Simone Manon a un préjugé négatif contre Marx. Elle voudrait faire croire à ses lecteurs que ce préjugé est légitime : Marx aurait tout bonnement perdu la bataille des idées. Or, les arguments anti-marxiens de Simone Manon sont si falots, son ignorance de la pensée-Marx si criarde que ce préjugé, loin d'être un résultat, ne peut être qu'un postulat. C'est bien d'autres qu'elle tient que Marx ne vaut pas la peine. De ses professeurs peut-être, tant l'université française est fermée à Marx. Pour lire le Capital dans le détail, il fallait au moins un prétexte ; il fallait par exemple que Marx fût inscrit au programme de l'agrégation. Cela n'a jamais été le cas. Dans les années 1970 pourtant, Simone Manon a dû entendre parler de Marx, quelque chose aurait dû rester : il faut croire que les morceaux de choix de 2 000 ans de philosophie idéaliste ont été plus forts. Et puis, très vite, elle est devenue professeur de philosophie. Elle a dû calmer les élèves morguant que la philosophie ne servait à rien, et elle a dû répondre ceci que philosopher, c'est faire usage de sa raison, combattre les préjugés et l'opinion, prendre de la hauteur par rapport aux débats de société partisans. Dès lors, munie de cette idée que le philosophe écrit sous la dictée de la Raison, elle a très honnêtement commencé à moquer tous ceux qui à visage découvert font de la philosophie une arme de combat - dont Marx. Professeur de philosophie donc, elle aurait dû partir de ce que les élèves ont appris en 11 ans de scolarité obligatoire, et pour un cours sur le travail, elle aurait dû se documenter sur la réalité actuelle du travail. Mais il est tellement plus simple de camper sur ce qu'à dit Platon du travail, ça donne des cours immuables à ânonner chaque année et c'est bien plus conforme à l'idée que tout le monde se fait de la philosophie.

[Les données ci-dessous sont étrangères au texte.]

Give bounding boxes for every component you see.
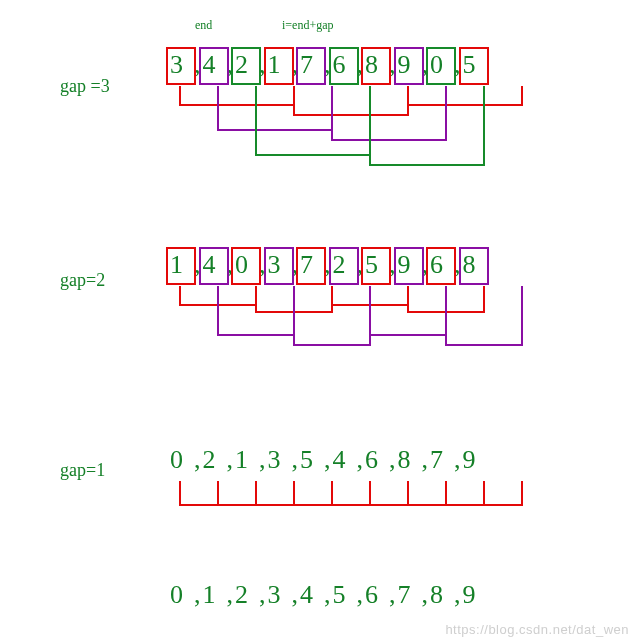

On voit que Simone Manon ne peut pas grand chose à son idéalisme, mais pourquoi ne s'offusque-t-elle pas de ce que cet idéalisme lui fait dire ? Pourquoi ne tique-t-elle pas au moment de professer qu'il est permis d'espérer tout au plus que les travailleurs aient plus de reconnaissance sociale ? C'est sans doute que les conséquences "rigoureuses" de ses raisonnements idéalistes (l'État est garant de la sécurité des citoyens, on ne peut pas radicalement améliorer le sort des travailleurs, l'écart des salaires doit être rationnellement justifiable) lui parlent d'une certaine manière et flattent sa vie matérielle. Sans doute Simone Manon n'a aucun intérêt à voir disparaître l'État qui lui paie son confortable salaire de 4500 €, qui lui garantit une belle retraite, qui assure la sécurité de ses biens.
Si ça tombe, Simone Manon a commencé la philosophie déjà munie de préjugés de classe. On aurait alors la vraie cause de l'idéalisme de Simone Manon : n'ayant pas intérêt à voir le monde changer, Simone Manon n'a pas intérêt à diffuser honnêtement la pensée-Marx. Cela expliquerait pourquoi il n'y a pas de fêlure entre ce que les conditions d'exercice de son métier (l'enseignement qu'elle a reçu, les concours qu'elle a passés, les manuels scolaires, l'opinion que tout le monde se fait de la philosophie, les livres de Dominique Méda) la poussent à dire et ce qu'en effet elle dit : elle aurait peut-être dit la même chose de toute façon, philosophe ou non. Cela expliquerait aussi tout le soin que met Simone Manon à faire passer ses conclusions conservatrices pour la conséquence logique de ses raisonnements idéalistes, pour le fruit du simple bon sens (il est partout question de raison et de mesure dans les cours de Simone Manon : à propos des écarts de revenus qui devraient être "rationnellement justifiables" et ramenés à "la juste mesure" ; des marxiens qui devraient gagner un peu en "sagesse") : ne pouvant donner la véritable cause matérielle de sa philosophie, elle en invente une autre - raisonnable et idéale -, et fait de la cause matérielle réelle de sa philosophie la conséquence (idéo-)logique de ses "raisonnements".
* On trouve la formule travail libre sous la plume de Marx dans Travail salarié et capital, mais là, Marx entend par travail libre le travail salarié, puisque l'ouvrier libre - au contraire de l'esclave ou du serf - se vend lui-même. On voit combien peu Simone Manon est familière des textes de Marx pour appeler "travail libre" le travail moins aliéné.